Between DATE/DATETIME and VARCHAR for dates I would go with DATE/DATETIME everytime. But there is a overlooked third option. Storing it as a INTEGER unsigned!
I decided to go with INTEGER unsigned in my last project, and I am really satisfied with making that choice instead of storing it as a DATE/DATETIME. Because I was passing along dates between client and server it made the ideal type for me to use. Instead of having to store it as DATE and having to convert back every time I select, I just select it and use it however I want it. If you want to select the date as a "human-readable" date you can use the FROM_UNIXTIME() function.
Also a integer takes up 4 bytes while DATETIME takes up 8 bytes. Saving 50% storage.
The sorting problem that Berin proposes is also solved using integer as storage for dates.
I'd vote for using the date/datetime types, just for the sake of simplicity/consistency.

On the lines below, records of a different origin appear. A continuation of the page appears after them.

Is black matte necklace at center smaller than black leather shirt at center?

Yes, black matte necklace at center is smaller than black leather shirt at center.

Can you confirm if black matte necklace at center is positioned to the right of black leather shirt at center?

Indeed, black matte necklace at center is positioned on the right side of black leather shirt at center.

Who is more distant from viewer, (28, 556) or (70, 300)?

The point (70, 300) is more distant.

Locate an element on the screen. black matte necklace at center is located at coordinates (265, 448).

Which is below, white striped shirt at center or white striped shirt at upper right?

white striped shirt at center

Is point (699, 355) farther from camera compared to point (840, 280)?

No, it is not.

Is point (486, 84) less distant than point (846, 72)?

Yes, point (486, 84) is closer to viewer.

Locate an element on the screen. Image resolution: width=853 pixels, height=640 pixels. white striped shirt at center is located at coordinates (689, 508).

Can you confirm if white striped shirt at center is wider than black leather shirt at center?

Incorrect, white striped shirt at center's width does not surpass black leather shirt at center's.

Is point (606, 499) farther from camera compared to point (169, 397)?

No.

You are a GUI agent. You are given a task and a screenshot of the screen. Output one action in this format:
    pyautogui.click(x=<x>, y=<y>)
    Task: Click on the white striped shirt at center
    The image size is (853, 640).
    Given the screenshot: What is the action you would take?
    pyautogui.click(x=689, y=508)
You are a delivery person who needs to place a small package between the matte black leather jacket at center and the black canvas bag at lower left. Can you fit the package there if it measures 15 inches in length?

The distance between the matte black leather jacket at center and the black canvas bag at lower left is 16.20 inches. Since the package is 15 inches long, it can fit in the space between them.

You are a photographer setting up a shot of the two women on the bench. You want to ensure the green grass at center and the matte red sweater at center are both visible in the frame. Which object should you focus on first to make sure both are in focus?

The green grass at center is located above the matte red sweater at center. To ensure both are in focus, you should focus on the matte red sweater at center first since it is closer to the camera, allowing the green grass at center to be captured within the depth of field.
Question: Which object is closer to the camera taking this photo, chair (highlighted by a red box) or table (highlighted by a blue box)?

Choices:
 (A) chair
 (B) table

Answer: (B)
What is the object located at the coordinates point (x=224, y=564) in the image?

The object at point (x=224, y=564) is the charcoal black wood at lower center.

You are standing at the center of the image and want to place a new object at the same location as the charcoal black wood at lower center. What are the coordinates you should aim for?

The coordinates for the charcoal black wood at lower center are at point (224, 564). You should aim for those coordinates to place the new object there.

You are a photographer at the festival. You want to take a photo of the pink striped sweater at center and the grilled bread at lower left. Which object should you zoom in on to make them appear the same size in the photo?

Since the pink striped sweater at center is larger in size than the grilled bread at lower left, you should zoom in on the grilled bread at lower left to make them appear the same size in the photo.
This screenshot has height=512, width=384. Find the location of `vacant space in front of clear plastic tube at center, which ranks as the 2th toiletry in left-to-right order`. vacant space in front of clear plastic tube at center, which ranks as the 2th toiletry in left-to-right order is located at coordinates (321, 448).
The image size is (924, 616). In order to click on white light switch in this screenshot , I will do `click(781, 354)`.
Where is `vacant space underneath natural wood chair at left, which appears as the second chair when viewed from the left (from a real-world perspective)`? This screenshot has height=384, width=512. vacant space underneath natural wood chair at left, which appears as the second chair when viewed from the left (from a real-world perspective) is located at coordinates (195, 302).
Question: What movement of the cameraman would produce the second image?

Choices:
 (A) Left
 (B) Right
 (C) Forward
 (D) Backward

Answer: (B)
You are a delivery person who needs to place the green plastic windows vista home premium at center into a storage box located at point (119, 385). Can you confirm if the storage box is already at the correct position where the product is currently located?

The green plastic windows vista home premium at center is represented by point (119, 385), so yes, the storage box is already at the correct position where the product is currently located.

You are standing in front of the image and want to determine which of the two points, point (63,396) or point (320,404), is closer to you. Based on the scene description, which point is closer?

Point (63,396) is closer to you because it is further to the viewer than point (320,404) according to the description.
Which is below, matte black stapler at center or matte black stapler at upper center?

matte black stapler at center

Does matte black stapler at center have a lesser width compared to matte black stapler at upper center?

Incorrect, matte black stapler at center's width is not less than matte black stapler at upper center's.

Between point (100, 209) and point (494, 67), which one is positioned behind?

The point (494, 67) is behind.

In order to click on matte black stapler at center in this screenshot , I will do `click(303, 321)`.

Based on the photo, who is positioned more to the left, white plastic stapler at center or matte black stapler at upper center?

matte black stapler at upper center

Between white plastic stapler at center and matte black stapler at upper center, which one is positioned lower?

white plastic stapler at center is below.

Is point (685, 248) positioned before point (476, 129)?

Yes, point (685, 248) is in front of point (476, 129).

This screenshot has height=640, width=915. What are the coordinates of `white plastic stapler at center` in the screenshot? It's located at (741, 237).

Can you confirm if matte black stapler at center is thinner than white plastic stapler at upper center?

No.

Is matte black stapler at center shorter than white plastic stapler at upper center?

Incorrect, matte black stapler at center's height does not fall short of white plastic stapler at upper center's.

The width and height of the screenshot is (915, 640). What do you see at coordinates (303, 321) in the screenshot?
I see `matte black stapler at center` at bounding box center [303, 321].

If you do store it as a character string, store it in ISO 8601 format:
http://www.iso.org/iso/date_and_time_format
http://xml.coverpages.org/ISO-FDIS-8601.pdf
http://www.cl.cam.ac.uk/~mgk25/iso-time.html
Among other things, ISO 8601 date/time string (A) collate properly, (B) are human readable, (C) are locale-indepedent, and (D) are readily convertable to other formats. To crib from the ISO blurb, ISO 8601 strings offer
representations for the following:
Date
Time of the day
Coordinated universal time (UTC)
Local time with offset to UTC
Date and time
Time intervals
Recurring time intervals
Representations can be in one of two formats: a basic format
that has a minimal number of characters and an extended format
that adds characters to enhance human readability. For example,
the third of January 2003 can be represented as either 20030103
or 2003-01-03.
[and]
offer the following advantages over many of the locally used
representations:
Easily readable and writeable by systems
Easily comparable and sortable
Language independent
Larger units are written in front of smaller units
For most representations the notation is short and of constant length
One last thing: If all you need to do is store a date, then storing it in the ISO 8601 short form YYYYMMDD in a char(8) column takes no more storage than a datetime value (and you don't need to worry about the 3 millisecond gap between the last tick of the one day and the first tick of the next. But that's a matter for another discussion. If you break it up into 3 columns — YYYY char(4), MM char(2), DD char(2) you'll use up the same amount of storage, and get more options for indexing. Even better, store the fields as a short for yyyy (4 bytes), and a tinyint for each of MM and DD — now you're down to 6 bytes for the date. The drawback, of course, to decomposing the date components into their constituent parts is that conversion to proper date/time data types is complicated.